« La Malle »
Mon
retour dort, dans ce grenier,
Une malle renforcée de fer, des valises,
Toute ma patrie,
Passeports, nationalités,
Visas d’immigration.
Poème
en traduction de Kazimierz Wierzynski, lu dans le métro
de Paris, Noël 2004
Destin chaotique,
de fracture en fracture, résumerait facilement mon parcours
biographique. À Montréal depuis vingt-cinq ans,
après un séjour prolongé en Italie qui coïncidait
avec les grèves ouvrières à Gdansk et l’avènement
du mouvement syndical Solidarnosc en Pologne, je navigue entre
plusieurs langues, cultures et imaginaires. Mes compagnons de
route : Conrad, Gombrowicz, Milosz, Mrozek, Bakhtine, Berberova…

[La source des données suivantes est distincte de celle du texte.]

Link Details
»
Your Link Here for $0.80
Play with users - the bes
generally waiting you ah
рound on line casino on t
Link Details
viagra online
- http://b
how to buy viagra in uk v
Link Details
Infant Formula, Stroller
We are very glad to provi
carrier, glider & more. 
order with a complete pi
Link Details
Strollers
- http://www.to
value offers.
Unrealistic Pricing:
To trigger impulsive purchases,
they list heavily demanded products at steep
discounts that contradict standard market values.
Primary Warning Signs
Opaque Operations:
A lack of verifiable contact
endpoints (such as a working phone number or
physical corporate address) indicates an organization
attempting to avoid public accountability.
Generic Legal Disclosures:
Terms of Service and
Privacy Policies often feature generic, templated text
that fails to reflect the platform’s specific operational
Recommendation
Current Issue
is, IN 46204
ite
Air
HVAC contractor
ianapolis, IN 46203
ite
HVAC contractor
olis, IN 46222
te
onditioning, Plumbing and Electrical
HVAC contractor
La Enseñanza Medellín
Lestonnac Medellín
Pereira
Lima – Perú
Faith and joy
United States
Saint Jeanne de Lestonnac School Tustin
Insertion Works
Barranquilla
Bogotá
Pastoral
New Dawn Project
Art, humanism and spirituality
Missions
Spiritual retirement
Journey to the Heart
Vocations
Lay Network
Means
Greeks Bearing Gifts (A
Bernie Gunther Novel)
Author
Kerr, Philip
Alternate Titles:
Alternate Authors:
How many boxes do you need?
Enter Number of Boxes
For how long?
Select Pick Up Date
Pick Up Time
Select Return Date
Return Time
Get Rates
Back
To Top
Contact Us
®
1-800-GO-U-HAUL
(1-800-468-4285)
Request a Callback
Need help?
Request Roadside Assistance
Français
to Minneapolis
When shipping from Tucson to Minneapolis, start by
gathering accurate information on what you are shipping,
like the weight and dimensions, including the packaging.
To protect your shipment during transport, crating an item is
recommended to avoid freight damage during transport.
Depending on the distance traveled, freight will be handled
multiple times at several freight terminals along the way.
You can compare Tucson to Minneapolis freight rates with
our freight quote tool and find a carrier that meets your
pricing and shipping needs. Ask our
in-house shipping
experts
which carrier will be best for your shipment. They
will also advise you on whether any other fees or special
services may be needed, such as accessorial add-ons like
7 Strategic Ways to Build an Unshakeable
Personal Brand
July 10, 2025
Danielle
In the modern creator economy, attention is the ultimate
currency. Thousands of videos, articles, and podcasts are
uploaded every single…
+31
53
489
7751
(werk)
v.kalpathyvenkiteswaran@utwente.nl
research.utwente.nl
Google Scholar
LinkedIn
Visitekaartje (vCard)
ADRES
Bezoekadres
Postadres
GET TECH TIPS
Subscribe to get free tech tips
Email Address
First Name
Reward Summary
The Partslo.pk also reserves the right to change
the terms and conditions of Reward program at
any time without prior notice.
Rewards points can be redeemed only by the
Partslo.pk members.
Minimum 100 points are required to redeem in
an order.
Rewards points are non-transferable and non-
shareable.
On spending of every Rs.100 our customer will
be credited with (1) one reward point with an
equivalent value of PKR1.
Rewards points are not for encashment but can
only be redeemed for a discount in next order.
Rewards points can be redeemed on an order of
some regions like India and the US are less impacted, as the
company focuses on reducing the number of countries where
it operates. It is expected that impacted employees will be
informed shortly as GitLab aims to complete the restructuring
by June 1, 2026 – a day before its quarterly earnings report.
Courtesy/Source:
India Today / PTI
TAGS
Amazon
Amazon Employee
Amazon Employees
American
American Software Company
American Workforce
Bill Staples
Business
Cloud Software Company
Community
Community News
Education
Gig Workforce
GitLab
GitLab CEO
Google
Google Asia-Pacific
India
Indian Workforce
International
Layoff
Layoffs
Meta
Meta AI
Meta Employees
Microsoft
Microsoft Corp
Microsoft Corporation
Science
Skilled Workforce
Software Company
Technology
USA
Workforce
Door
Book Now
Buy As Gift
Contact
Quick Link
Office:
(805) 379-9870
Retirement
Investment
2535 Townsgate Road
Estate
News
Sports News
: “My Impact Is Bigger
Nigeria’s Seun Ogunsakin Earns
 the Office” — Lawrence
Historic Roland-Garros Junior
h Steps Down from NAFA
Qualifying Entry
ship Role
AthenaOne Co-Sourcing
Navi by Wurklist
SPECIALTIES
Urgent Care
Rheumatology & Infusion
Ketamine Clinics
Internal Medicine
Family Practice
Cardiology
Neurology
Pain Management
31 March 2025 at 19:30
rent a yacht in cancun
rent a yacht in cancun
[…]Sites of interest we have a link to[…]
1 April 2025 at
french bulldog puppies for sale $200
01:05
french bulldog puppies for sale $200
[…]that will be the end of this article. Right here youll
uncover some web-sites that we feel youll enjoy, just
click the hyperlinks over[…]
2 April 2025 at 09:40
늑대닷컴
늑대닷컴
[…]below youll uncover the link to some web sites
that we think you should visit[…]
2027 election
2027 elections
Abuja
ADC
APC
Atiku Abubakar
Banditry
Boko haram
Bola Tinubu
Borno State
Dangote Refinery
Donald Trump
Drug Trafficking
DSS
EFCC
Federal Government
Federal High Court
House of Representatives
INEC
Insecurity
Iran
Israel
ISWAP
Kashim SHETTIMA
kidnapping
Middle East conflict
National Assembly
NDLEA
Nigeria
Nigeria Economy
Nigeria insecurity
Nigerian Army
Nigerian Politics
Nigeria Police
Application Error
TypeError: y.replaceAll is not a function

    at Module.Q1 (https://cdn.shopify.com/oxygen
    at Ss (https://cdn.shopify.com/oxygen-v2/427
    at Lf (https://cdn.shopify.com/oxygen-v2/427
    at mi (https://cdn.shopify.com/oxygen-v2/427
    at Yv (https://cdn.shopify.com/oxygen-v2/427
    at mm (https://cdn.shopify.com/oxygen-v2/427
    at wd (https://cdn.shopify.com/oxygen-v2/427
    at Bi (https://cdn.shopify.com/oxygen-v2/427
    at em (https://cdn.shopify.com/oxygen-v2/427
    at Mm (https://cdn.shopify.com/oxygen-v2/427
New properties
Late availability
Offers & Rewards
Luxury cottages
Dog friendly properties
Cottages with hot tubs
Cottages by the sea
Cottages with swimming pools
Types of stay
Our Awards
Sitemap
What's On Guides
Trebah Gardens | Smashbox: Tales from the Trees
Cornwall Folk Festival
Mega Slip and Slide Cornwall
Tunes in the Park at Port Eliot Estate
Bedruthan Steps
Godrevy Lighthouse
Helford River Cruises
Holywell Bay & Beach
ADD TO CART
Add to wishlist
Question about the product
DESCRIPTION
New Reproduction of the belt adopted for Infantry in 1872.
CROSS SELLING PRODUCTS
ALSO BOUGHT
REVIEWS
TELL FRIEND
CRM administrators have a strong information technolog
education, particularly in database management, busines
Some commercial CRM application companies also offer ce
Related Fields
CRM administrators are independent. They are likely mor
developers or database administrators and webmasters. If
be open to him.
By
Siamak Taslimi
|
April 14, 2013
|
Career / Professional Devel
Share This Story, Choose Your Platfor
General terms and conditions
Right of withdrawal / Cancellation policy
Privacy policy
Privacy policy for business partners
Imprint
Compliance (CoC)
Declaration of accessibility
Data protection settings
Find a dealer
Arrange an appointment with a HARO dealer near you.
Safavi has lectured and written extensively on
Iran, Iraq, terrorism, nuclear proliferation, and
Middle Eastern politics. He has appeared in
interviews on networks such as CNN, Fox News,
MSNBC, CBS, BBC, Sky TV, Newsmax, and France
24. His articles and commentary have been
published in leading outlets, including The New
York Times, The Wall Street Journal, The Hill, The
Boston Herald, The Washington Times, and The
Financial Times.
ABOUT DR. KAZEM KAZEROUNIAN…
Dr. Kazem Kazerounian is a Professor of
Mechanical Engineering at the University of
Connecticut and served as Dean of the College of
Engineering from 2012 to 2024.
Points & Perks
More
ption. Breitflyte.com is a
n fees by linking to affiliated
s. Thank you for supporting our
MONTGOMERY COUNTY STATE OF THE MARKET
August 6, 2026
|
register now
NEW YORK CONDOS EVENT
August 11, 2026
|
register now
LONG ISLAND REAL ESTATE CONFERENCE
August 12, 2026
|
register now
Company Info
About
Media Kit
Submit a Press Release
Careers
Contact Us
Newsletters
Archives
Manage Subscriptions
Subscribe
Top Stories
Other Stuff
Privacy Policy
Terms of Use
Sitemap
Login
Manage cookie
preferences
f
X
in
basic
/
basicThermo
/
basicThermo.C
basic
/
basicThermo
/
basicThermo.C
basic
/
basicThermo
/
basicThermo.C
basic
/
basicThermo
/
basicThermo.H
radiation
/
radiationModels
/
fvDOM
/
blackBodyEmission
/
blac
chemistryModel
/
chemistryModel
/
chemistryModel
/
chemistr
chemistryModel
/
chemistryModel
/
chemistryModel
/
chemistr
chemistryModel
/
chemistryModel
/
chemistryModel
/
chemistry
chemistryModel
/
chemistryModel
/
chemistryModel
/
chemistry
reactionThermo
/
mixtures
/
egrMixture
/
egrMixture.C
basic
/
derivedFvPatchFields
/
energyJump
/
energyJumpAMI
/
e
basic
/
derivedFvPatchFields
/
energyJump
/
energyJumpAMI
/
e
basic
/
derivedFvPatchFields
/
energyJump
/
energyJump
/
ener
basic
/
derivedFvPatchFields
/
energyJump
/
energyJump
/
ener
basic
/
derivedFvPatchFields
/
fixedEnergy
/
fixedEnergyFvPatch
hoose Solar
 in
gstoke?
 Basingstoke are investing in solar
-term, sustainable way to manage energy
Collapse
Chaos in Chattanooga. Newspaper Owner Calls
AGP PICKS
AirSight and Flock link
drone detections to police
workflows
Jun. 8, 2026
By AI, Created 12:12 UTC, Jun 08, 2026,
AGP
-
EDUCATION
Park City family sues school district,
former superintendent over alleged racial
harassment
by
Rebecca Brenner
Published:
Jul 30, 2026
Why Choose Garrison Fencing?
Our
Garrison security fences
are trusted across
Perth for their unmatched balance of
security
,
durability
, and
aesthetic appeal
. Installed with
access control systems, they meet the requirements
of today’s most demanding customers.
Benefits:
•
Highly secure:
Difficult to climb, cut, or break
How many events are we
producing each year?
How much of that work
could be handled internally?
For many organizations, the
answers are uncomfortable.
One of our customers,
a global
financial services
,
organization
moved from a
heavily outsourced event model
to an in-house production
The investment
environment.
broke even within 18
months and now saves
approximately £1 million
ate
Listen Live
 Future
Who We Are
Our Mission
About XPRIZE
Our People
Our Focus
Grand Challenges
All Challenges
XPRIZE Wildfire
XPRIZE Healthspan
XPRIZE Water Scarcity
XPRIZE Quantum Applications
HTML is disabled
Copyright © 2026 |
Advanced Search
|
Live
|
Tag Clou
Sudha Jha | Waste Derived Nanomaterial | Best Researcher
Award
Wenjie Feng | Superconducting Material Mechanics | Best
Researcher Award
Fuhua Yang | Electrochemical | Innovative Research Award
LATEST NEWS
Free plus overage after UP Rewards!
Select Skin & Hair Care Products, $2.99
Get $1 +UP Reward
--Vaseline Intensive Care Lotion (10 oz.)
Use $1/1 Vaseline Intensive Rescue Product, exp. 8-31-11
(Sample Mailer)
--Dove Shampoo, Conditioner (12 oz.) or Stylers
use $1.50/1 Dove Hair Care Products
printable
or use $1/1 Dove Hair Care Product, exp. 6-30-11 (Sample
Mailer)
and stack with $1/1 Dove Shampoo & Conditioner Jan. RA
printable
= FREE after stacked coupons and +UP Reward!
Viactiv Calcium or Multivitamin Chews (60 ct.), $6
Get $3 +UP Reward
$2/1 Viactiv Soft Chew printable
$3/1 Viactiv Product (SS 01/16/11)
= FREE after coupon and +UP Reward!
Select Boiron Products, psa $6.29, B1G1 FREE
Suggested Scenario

Quelques figures des récits familiaux me hantent depuis
l’enfance : mes ancêtres fuyant la France après
la Révolution de1789 et trouvant refuge sur le sol polonais,
un oncle séduit par la Révolution bolchevique et
par une actrice russe de Saint-Pétersbourg, une tante qui
dansait dans un cabaret à Pigalle, un oncle, d’ailleurs
mort à Edmonton, sauvé par une femme allemande sur
une route poussiéreuse entre Varsovie et Berlin. Qui a
parlé du cheval blanc ? Bétail qui marche, marche
et tombe : une balle pour celui qui tombe, des haillons pour
celui qui peut encore marcher… Et tant de tombes qui restent toujours
vides et qui appellent la mémoire au secours, comme celle
de mon grand-père maternel piégé, enfermé
dans une cave d’école et assassiné par les Soviétiques
à Katyn.
La traduction, le processus exilique (pré-exil, exil, post-exil
et après), la littérature migrante et la représentation
de l’espace éclaté – voilà les axes de recherche
qui font un lien « naturel » avec le reste.